| Task to complete |
Without the pictures, restate all of the data below word for word.

| Material provided |
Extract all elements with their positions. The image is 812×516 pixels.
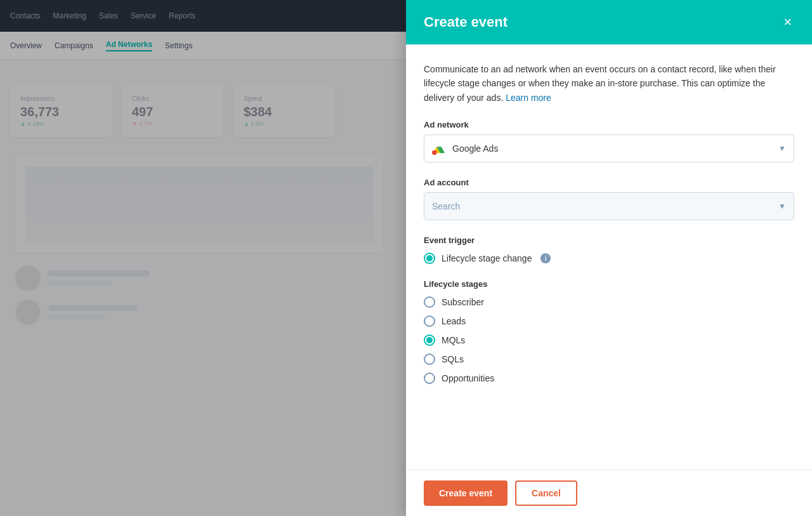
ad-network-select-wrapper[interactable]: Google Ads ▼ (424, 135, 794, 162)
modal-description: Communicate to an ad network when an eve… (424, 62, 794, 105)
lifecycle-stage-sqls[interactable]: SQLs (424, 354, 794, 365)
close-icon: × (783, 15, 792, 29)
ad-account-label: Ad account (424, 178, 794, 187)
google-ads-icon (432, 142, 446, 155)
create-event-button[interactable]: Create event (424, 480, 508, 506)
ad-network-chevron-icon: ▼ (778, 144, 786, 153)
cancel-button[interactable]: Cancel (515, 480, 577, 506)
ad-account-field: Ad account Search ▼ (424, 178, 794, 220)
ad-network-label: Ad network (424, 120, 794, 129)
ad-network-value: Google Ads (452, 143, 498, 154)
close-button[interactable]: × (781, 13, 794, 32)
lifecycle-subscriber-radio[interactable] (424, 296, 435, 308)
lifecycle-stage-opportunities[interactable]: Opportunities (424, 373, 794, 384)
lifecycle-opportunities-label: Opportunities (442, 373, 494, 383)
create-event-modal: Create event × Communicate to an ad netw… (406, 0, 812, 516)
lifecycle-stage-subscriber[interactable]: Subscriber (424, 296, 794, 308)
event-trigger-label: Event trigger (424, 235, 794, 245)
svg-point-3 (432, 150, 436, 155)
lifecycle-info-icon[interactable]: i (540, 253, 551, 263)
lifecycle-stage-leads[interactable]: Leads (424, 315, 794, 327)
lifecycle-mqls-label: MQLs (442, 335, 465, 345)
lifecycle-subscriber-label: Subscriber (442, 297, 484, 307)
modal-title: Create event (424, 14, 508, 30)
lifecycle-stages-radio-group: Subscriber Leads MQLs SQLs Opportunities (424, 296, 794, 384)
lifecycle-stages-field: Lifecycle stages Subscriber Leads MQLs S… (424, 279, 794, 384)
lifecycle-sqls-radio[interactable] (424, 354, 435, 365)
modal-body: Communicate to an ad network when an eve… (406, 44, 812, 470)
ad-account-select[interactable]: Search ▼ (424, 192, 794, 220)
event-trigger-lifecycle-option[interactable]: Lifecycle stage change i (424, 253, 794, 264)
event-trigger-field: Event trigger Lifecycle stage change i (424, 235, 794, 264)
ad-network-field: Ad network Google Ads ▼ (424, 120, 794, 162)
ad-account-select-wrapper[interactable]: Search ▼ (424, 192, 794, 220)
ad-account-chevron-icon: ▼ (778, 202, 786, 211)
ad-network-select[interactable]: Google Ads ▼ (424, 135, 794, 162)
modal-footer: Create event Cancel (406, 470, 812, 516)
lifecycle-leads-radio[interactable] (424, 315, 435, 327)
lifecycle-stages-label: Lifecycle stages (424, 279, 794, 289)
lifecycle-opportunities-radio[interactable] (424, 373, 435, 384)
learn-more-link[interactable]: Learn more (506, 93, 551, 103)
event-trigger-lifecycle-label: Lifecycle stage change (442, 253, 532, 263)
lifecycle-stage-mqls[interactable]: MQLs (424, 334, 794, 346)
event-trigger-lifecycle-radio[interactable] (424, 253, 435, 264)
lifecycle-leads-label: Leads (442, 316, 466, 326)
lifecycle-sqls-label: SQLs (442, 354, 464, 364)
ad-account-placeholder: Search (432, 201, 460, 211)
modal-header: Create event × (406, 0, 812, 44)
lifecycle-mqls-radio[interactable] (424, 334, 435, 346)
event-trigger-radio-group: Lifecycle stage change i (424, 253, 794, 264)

| Output |
Extract all elements with their positions. The image is 812×516 pixels.
ad-network-select-wrapper[interactable]: Google Ads ▼ (424, 135, 794, 162)
modal-description: Communicate to an ad network when an eve… (424, 62, 794, 105)
lifecycle-stage-sqls[interactable]: SQLs (424, 354, 794, 365)
close-icon: × (783, 15, 792, 29)
ad-account-label: Ad account (424, 178, 794, 187)
google-ads-icon (432, 142, 446, 155)
create-event-button[interactable]: Create event (424, 480, 508, 506)
ad-network-chevron-icon: ▼ (778, 144, 786, 153)
cancel-button[interactable]: Cancel (515, 480, 577, 506)
ad-account-field: Ad account Search ▼ (424, 178, 794, 220)
ad-network-label: Ad network (424, 120, 794, 129)
ad-network-value: Google Ads (452, 143, 498, 154)
close-button[interactable]: × (781, 13, 794, 32)
lifecycle-subscriber-radio[interactable] (424, 296, 435, 308)
lifecycle-stage-opportunities[interactable]: Opportunities (424, 373, 794, 384)
lifecycle-opportunities-label: Opportunities (442, 373, 494, 383)
create-event-modal: Create event × Communicate to an ad netw… (406, 0, 812, 516)
lifecycle-stage-subscriber[interactable]: Subscriber (424, 296, 794, 308)
event-trigger-label: Event trigger (424, 235, 794, 245)
svg-point-3 (432, 150, 436, 155)
lifecycle-info-icon[interactable]: i (540, 253, 551, 263)
lifecycle-stage-leads[interactable]: Leads (424, 315, 794, 327)
lifecycle-mqls-label: MQLs (442, 335, 465, 345)
lifecycle-subscriber-label: Subscriber (442, 297, 484, 307)
modal-title: Create event (424, 14, 508, 30)
lifecycle-stages-radio-group: Subscriber Leads MQLs SQLs Opportunities (424, 296, 794, 384)
lifecycle-stages-field: Lifecycle stages Subscriber Leads MQLs S… (424, 279, 794, 384)
lifecycle-sqls-radio[interactable] (424, 354, 435, 365)
modal-body: Communicate to an ad network when an eve… (406, 44, 812, 470)
ad-account-select[interactable]: Search ▼ (424, 192, 794, 220)
event-trigger-lifecycle-option[interactable]: Lifecycle stage change i (424, 253, 794, 264)
event-trigger-field: Event trigger Lifecycle stage change i (424, 235, 794, 264)
ad-network-field: Ad network Google Ads ▼ (424, 120, 794, 162)
ad-account-select-wrapper[interactable]: Search ▼ (424, 192, 794, 220)
ad-account-chevron-icon: ▼ (778, 202, 786, 211)
ad-network-select[interactable]: Google Ads ▼ (424, 135, 794, 162)
modal-footer: Create event Cancel (406, 470, 812, 516)
lifecycle-leads-radio[interactable] (424, 315, 435, 327)
lifecycle-stages-label: Lifecycle stages (424, 279, 794, 289)
lifecycle-opportunities-radio[interactable] (424, 373, 435, 384)
learn-more-link[interactable]: Learn more (506, 93, 551, 103)
event-trigger-lifecycle-label: Lifecycle stage change (442, 253, 532, 263)
lifecycle-stage-mqls[interactable]: MQLs (424, 334, 794, 346)
event-trigger-lifecycle-radio[interactable] (424, 253, 435, 264)
lifecycle-leads-label: Leads (442, 316, 466, 326)
lifecycle-sqls-label: SQLs (442, 354, 464, 364)
ad-account-placeholder: Search (432, 201, 460, 211)
modal-header: Create event × (406, 0, 812, 44)
lifecycle-mqls-radio[interactable] (424, 334, 435, 346)
event-trigger-radio-group: Lifecycle stage change i (424, 253, 794, 264)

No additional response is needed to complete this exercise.